Top of Data for analysis
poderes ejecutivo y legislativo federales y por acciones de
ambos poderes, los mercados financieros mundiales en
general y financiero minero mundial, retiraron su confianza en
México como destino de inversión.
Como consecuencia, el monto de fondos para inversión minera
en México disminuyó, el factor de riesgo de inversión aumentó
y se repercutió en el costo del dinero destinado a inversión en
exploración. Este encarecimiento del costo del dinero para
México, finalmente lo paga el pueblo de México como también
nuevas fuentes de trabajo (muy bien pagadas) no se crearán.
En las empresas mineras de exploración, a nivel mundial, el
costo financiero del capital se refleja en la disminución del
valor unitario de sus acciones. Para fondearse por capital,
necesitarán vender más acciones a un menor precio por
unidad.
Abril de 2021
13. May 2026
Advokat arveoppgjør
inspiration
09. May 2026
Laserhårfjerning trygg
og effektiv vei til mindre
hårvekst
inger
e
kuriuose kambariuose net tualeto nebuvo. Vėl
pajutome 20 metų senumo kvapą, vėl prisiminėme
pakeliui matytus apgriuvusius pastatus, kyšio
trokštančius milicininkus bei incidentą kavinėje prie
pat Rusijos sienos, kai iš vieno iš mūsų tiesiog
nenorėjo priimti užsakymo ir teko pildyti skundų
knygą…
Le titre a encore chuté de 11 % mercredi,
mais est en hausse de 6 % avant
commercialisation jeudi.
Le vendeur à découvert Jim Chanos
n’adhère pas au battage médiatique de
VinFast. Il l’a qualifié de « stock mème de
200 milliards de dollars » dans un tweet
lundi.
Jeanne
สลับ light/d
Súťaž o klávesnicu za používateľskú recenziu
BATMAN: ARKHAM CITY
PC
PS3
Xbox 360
Bottom of Data for analysis
-- Work item --
Scan the entries above for the word "México", then copy every line in which it occurs.

-- Solution below --
México como destino de inversión.
en México disminuyó, el factor de riesgo de inversión aumentó
México, finalmente lo paga el pueblo de México como también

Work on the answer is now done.